Klieber: Das wäre ein Abschieben auf die Kirchen. Die gesamte kanadische Gesellschaft, zumindest ihre tonangebenden Kreise – und die waren bei weitem nicht alle katholisch –, haben das so gewollt. Insofern müssen sie insgesamt dafür geradestehen.
Pauschale Entschuldigungen bringen wenig. Sollte man das nicht gründlich erforschen?
Klieber: Man soll zu den Fehlern der Vergangenheit stehen, nur das Kind nicht mit dem Bad ausschütten. Denn kirchliche Schulen haben ganzen Generationen von Jugendlichen Lebenschancen geboten, die sie sonst nicht gehabt hätten.
Dieses Anliegen ist in Kanada nicht geglückt.

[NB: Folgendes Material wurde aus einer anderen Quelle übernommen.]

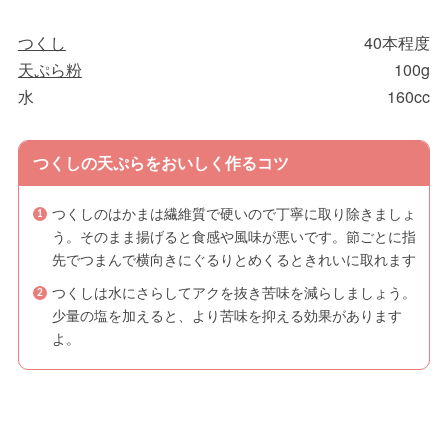
つくし
40本程度
天ぷら粉
100g
水
160cc
つくしの天ぷらをおいしく作るコツ
つくしのはかまは繊維質で硬いので丁寧に取り除きましょ
う。そのまま揚げると食感や風味が悪いです。節ごとに指
先でつまんで横向きにぐるりとめくるときれいに取れます
つくしは水にさらしてアクを抜き苦味を減らしましょう。
少量の塩を加えると、より苦味を抑える効果があります
よ。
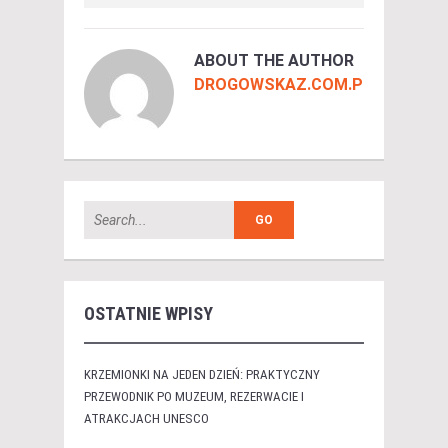
ABOUT THE AUTHOR
DROGOWSKAZ.COM.PL
OSTATNIE WPISY
KRZEMIONKI NA JEDEN DZIEŃ: PRAKTYCZNY
PRZEWODNIK PO MUZEUM, REZERWACIE I
ATRAKCJACH UNESCO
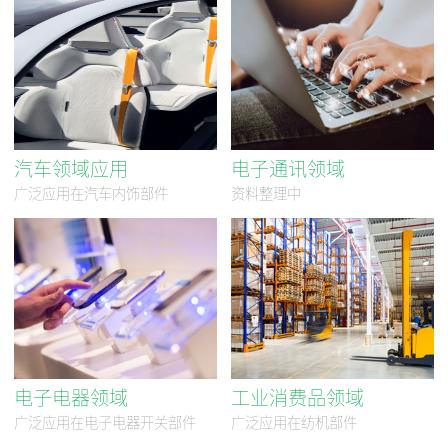
汽车领域应用
电子通讯领域
广泛应用在汽车内饰部件
资料整理中
电子电器领域
工业消费品领域
广泛应用在电子电器开关部件
广泛应用在纺机部件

Klieber: Ja. Das größte Problem war die massive Entwurzelung. Diese Menschen sind so zwischen den Stühlen gelandet, das ist eine Tragödie. Hätte man ein Volksschulwesen in den Gebieten der Indigenen aufgebaut, dann hätte das vielleicht den Effekt gehabt, den man eigentlich anstreben wollte. Nämlich, die Kinder schrittweise an die Erfordernisse der Moderne heranzuführen, ohne sie völlig zu entwurzeln. Es gab aber auch die mahnenden Stimmen, dass alle Menschen gleichwertig sind! Dem standen kulturelle und wirtschaftliche Interessen gegenüber. Die Botschaft, dass die Menschen gleichwertig sind, hatte die katholische Mission im Grunde immer, aber sie hat es nicht so rübergebracht. Gewusst hätten wir’s, aber wir haben es nicht genug deklariert. Das wurde in vielen Gesellschaften immer wieder zurückgereiht gegenüber anderen Interessen. Gut gemeint ist oft das Gegenteil von gut. «
Die Geschichte der „Indian Residential Schools“ wird in Kanada seit der Gründung der „Truth and Reconciliation Commission“ (TRC) 2008 systematisch erforscht. Insgesamt 150.000 Schüler/innen hatten im 19. und 20. Jahrhundert Kanadas Umerziehungsinternate für indigene Kinder besucht, die meisten von ihnen unfreiwillig. Wie viele als Schulkinder starben, ist Teil der Forschungsarbeiten. Dass am 28. Mai 2021 215 im Garten eines katholischen Internats vergrabene Kinderleichen gefunden wurden, ist kein Zufall, sondern auf die gezielte Forschung zurückzuführen. Seit diesem ersten Fund wurden hunderte weitere Kinder gefunden, die bei ihren Schulen namenlos beerdigt worden waren.
Seit Ende der 1980er-Jahre gab es offizielle Entschuldigungen von Schulorden und am Umerziehungs-System beteiligten Kirchen, 2008 entschuldigte sich das erste Mal ein kanadischer Premierminister, Stephen Harper, für das, was indigene Familien durch die Umerziehungsinternate erleiden mussten. Die TRC nannte die kanadischen Umerziehungsmaßnahmen einen „kulturellen Genozid“. Staat und Kirchen beteiligen sich an einem Versöhnungsprogramm.